## Homework 3 Solutions

#### Problem #1

We need to look at which assignment for the transitions from p and q on inputs 0 and 1 don't allow us to distinguish p from q. Consider the 9 possible assignments of transitions from p and q on input 0 (3 possible states from p x 3 from q = 9). If both states go to r on input 0, we cannot distinguish them. If they both go to p and / or q, we cannot distinguish them. Thus, 5 of the 9 assignments do not allow us to distinguish p and q on input 0. Similar analysis gives the same result for input 1.

So any combination of the 5 of 9 assignments on inputs 0 and 1 do not allow us to distinguish them, which is 25 out of the 81 possible assignments. We can combine these with any of the 9 assignments of transitions from r on input 0 or 1, so there are 225 assignments in which p and q are equivalent.

#### Problem #2

First we may test to see if the language of the DFA is infinite. If it is, it accepts at least 100 strings.
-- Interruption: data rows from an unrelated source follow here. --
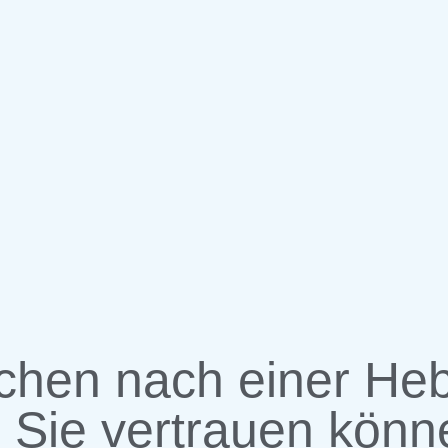
uchen nach einer H
 Sie vertrauen kön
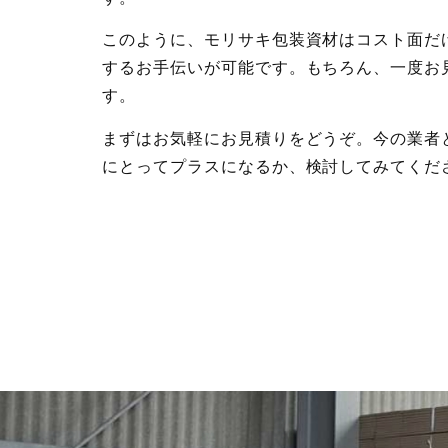
このように、モリサキ包装資材はコスト面だ
するお手伝いが可能です。もちろん、一度お
す。
まずはお気軽にお見積りをどうぞ。今の業者
にとってプラスになるか、検討してみてくだ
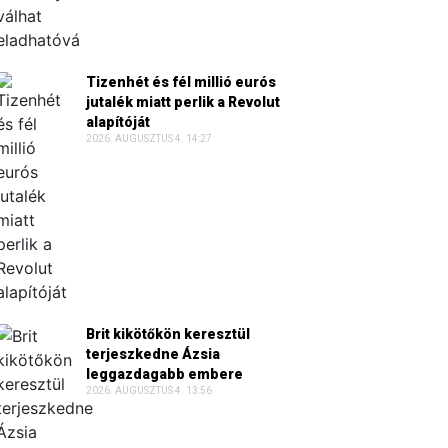
Tizenhét és fél millió eurós
jutalék miatt perlik a Revolut
alapítóját
2026. AUGUSZTUS 4. 14:27
Brit kikötőkön keresztül
terjeszkedne Ázsia
leggazdagabb embere
2026. AUGUSZTUS 4. 13:56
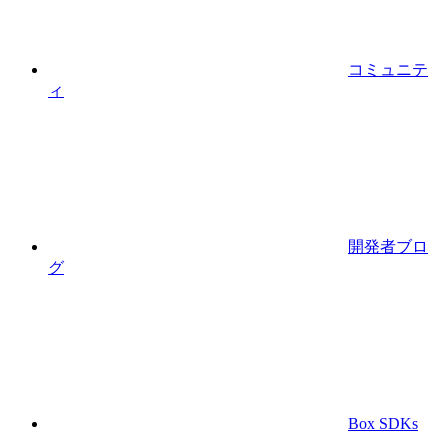
コミュニテ
ィ
開発者ブロ
グ
Box SDKs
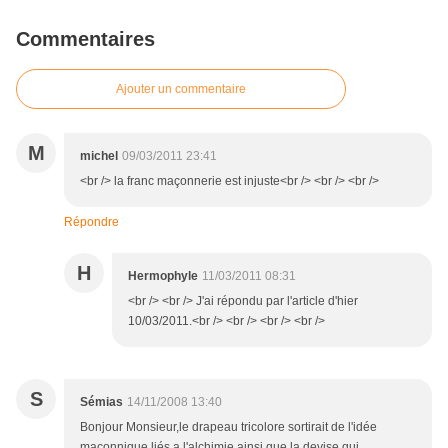
Commentaires
Ajouter un commentaire
M
michel
09/03/2011 23:41
<br /> la franc maçonnerie est injuste<br /> <br /> <br />
Répondre
H
Hermophyle
11/03/2011 08:31
<br /> <br /> J'ai répondu par l'article d'hier
10/03/2011.<br /> <br /> <br /> <br />
S
Sémias
14/11/2008 13:40
Bonjour Monsieur,le drapeau tricolore sortirait de l'idée
maçonnique liés a l'alchimie,ainsi que la devise qui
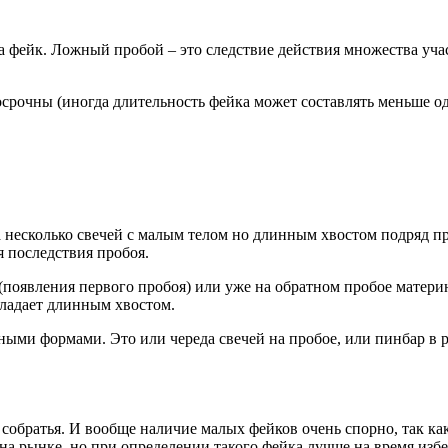
а фейк. Ложный пробой – это следствие действия множества уч
осрочны (иногда длительность фейка может составлять меньше од
а несколько свечей с малым телом но длинным хвостом подряд п
 последствия пробоя.
 (появления первого пробоя) или уже на обратном пробое матери
обладает длинным хвостом.
ми формами. Это или череда свечей на пробое, или пинбар в р
собратья. И вообще наличие малых фейков очень спорно, так к
на рынке, но при определении такого фейка лучше на время изб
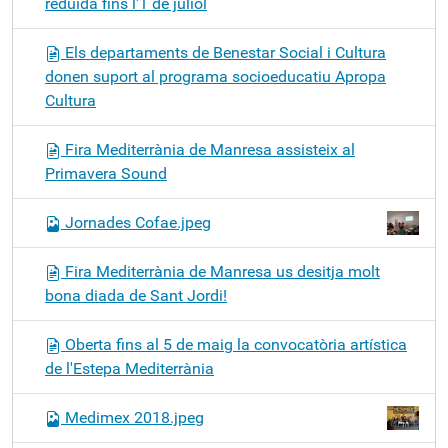
reduïda fins l'1 de juliol
Els departaments de Benestar Social i Cultura
donen suport al programa socioeducatiu Apropa
Cultura
Fira Mediterrània de Manresa assisteix al
Primavera Sound
Jornades Cofae.jpeg
Fira Mediterrània de Manresa us desitja molt
bona diada de Sant Jordi!
Oberta fins al 5 de maig la convocatòria artística
de l'Estepa Mediterrània
Medimex 2018.jpeg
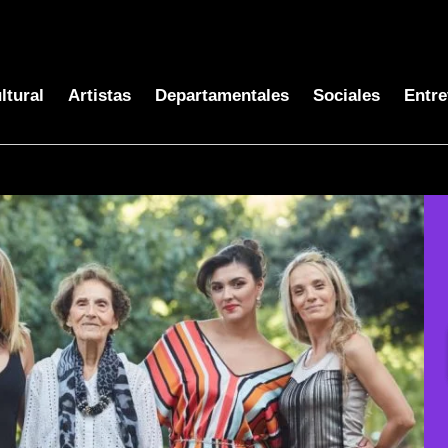
ltural
Artistas
Departamentales
Sociales
Entre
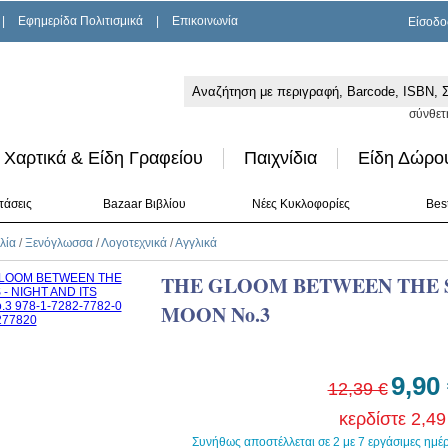
|
Εφημερίδα Πολιτισμικά
|
Επικοινωνία
Είσοδο
σύνθετ
Χαρτικά & Είδη Γραφείου
Παιχνίδια
Είδη Δώρο
τάσεις
Bazaar Βιβλίου
Νέες Κυκλοφορίες
Best
λία
/
Ξενόγλωσσα
/
Λογοτεχνικά
/
Αγγλικά
THE GLOOM BETWEEN THE ST
MOON No.3
9,90
12,39 €
κερδίστε 2,49
Συνήθως αποστέλλεται σε 2 με 7 εργάσιμες ημέ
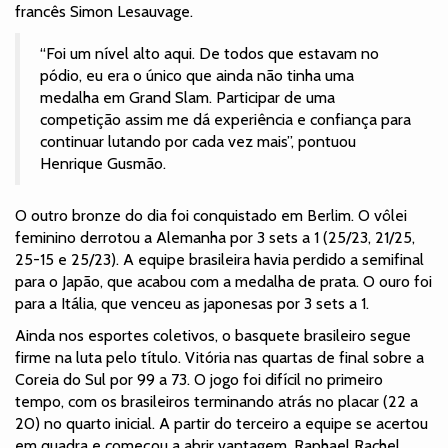
francês Simon Lesauvage.
“Foi um nível alto aqui. De todos que estavam no
pódio, eu era o único que ainda não tinha uma
medalha em Grand Slam. Participar de uma
competição assim me dá experiência e confiança para
continuar lutando por cada vez mais”, pontuou
Henrique Gusmão.
O outro bronze do dia foi conquistado em Berlim. O vôlei
feminino derrotou a Alemanha por 3 sets a 1 (25/23, 21/25,
25-15 e 25/23). A equipe brasileira havia perdido a semifinal
para o Japão, que acabou com a medalha de prata. O ouro foi
para a Itália, que venceu as japonesas por 3 sets a 1.
Ainda nos esportes coletivos, o basquete brasileiro segue
firme na luta pelo título. Vitória nas quartas de final sobre a
Coreia do Sul por 99 a 73. O jogo foi difícil no primeiro
tempo, com os brasileiros terminando atrás no placar (22 a
20) no quarto inicial. A partir do terceiro a equipe se acertou
em quadra e começou a abrir vantagem. Raphael Rachel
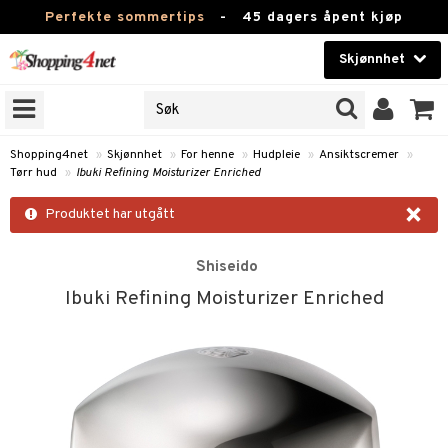
Perfekte sommertips
-
45 dagers åpent kjøp
Skjønnhet
RKER
Skjønnhet
M BRANDS
T
Kontaktlinser
Shopping4net
»
Skjønnhet
»
For henne
»
Hudpleie
»
Ansiktscremer
»
Tørr hud
»
Ibuki Refining Moisturizer Enriched
JER
Helsekost
×
ODUKTER
Produktet har utgått
Apotek
e
Shiseido
Fitness
Ibuki Refining Moisturizer Enriched
Hjem & innredning
essoarer
ie
Leketøy, Barn & Baby
lsam
iktscremer
Varemerker
ster / Kammer
 hud
Kampanjer
ktroniske produkter
mal hud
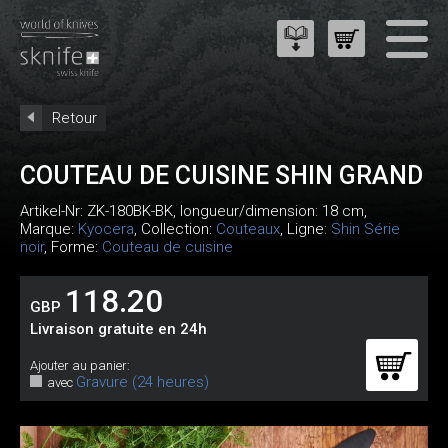
Retour
COUTEAU DE CUISINE SHIN GRAND
Artikel-Nr:
ZK-180BK-BK
, longueur/dimension: 18 cm,
Marque:
Kyocera
, Collection:
Couteaux
, Ligne:
Shin Série
noir
, Forme:
Couteau de cuisine
118.20
GBP
Livraison gratuite en 24h
Ajouter au panier:
Gravure (24 heures)
avec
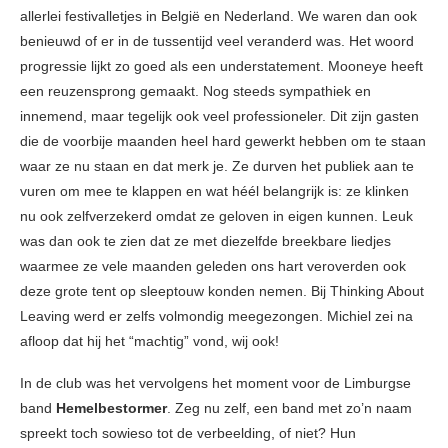
allerlei festivalletjes in België en Nederland. We waren dan ook
benieuwd of er in de tussentijd veel veranderd was. Het woord
progressie lijkt zo goed als een understatement. Mooneye heeft
een reuzensprong gemaakt. Nog steeds sympathiek en
innemend, maar tegelijk ook veel professioneler. Dit zijn gasten
die de voorbije maanden heel hard gewerkt hebben om te staan
waar ze nu staan en dat merk je. Ze durven het publiek aan te
vuren om mee te klappen en wat héél belangrijk is: ze klinken
nu ook zelfverzekerd omdat ze geloven in eigen kunnen. Leuk
was dan ook te zien dat ze met diezelfde breekbare liedjes
waarmee ze vele maanden geleden ons hart veroverden ook
deze grote tent op sleeptouw konden nemen. Bij Thinking About
Leaving werd er zelfs volmondig meegezongen. Michiel zei na
afloop dat hij het “machtig” vond, wij ook!
In de club was het vervolgens het moment voor de Limburgse
band
Hemelbestormer
. Zeg nu zelf, een band met zo’n naam
spreekt toch sowieso tot de verbeelding, of niet? Hun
If it is not infinite, this means the DFA contains no loops on any path from the start state to a final state. So by the pigeonhole principle, any string accepted by the DFA must have length less than n, where n is the number of states in the DFA, since it can never go through the same state twice and still reach the final state.
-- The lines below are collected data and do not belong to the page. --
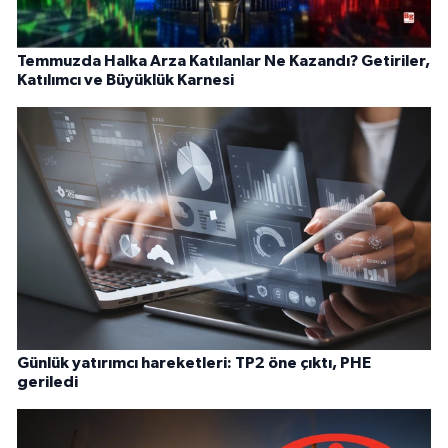
Temmuzda Halka Arza Katılanlar Ne Kazandı? Getiriler,
Katılımcı ve Büyüklük Karnesi
Günlük yatırımcı hareketleri: TP2 öne çıktı, PHE
geriledi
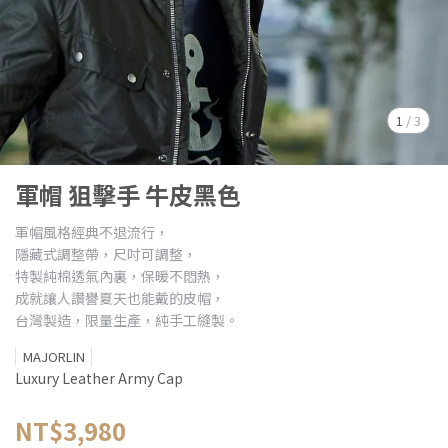
1
/
3
軍帽 狙擊手 牛皮黑色
軍帽風格經典不退流行，
隱藏式調整帶，尺吋可調整，
特製純棉透氣內裏，保暖不悶熱，
成就讓人讚譽夏天也能戴的皮帽，
台灣製造，限量生產，純手工縫製。
MAJORLIN
Luxury Leather Army Cap
NT$3,980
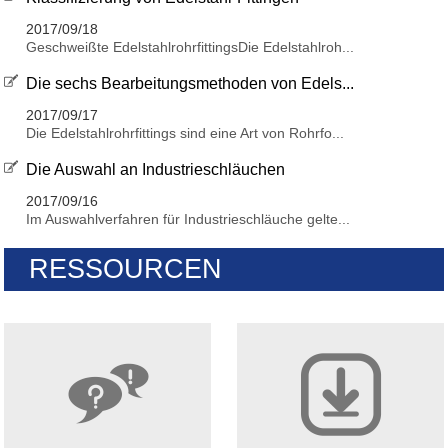
2017/09/18
Geschweißte EdelstahlrohrfittingsDie Edelstahlroh...
Die sechs Bearbeitungsmethoden von Edels...
2017/09/17
Die Edelstahlrohrfittings sind eine Art von Rohrfo...
Die Auswahl an Industrieschläuchen
2017/09/16
Im Auswahlverfahren für Industrieschläuche gelte...
RESSOURCEN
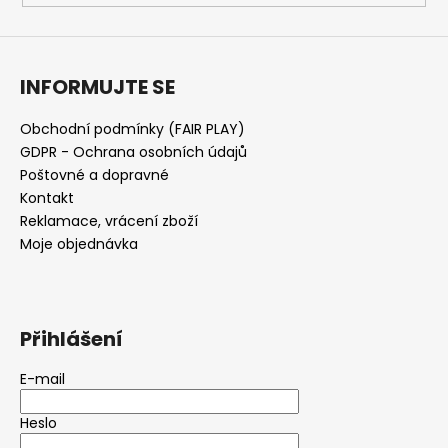
INFORMUJTE SE
Obchodní podmínky (FAIR PLAY)
GDPR - Ochrana osobních údajů
Poštovné a dopravné
Kontakt
Reklamace, vrácení zboží
Moje objednávka
Přihlášení
E-mail
Heslo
We can thus systematically check every string of length 0, then those of length 1, then those of length 2, up to those of length n, and count how many strings have been accepted. If at any point the count of accepted strings reaches 100, we stop. If we test every string whose length is less than n, and find we have not accepted 100 strings, we stop and indicate that the DFA does not accept at least 100 different strings.

#### Problem #3

S -> aSa | bSb | aRb | bRa

R -> aRa | bRb | aRb | bRa | c

For w and x not to the be reverse of each other, at at least one position equidistant from the start of one string and the end of the other, the characters must be different.
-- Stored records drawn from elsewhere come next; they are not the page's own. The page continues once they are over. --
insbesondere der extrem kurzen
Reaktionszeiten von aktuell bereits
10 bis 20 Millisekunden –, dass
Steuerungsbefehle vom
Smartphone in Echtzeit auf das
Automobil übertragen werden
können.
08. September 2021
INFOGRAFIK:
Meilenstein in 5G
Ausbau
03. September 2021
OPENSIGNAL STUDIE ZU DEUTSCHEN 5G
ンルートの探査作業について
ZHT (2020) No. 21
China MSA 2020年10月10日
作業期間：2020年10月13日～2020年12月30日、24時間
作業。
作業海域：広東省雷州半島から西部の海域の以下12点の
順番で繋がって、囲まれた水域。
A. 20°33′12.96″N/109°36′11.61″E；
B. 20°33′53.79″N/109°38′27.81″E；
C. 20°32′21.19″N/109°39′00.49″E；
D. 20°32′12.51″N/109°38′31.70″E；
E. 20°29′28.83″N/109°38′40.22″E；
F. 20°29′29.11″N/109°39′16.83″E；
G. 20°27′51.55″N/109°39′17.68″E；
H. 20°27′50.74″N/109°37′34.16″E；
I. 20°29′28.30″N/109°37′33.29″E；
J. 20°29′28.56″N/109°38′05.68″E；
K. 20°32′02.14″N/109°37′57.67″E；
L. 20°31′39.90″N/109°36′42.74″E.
S appears in strings for which the above property does not hold (at every position equidistant from the start of w and the end of x, the characters are the same). R appears in strings where the property does hold. S generates strings containing S in the middle which do not satisfy the above property, and strings containing R in the middle which do satisfy the above property. R generates strings of the form ycz, where y and z are strings of the same length containing a's and b's.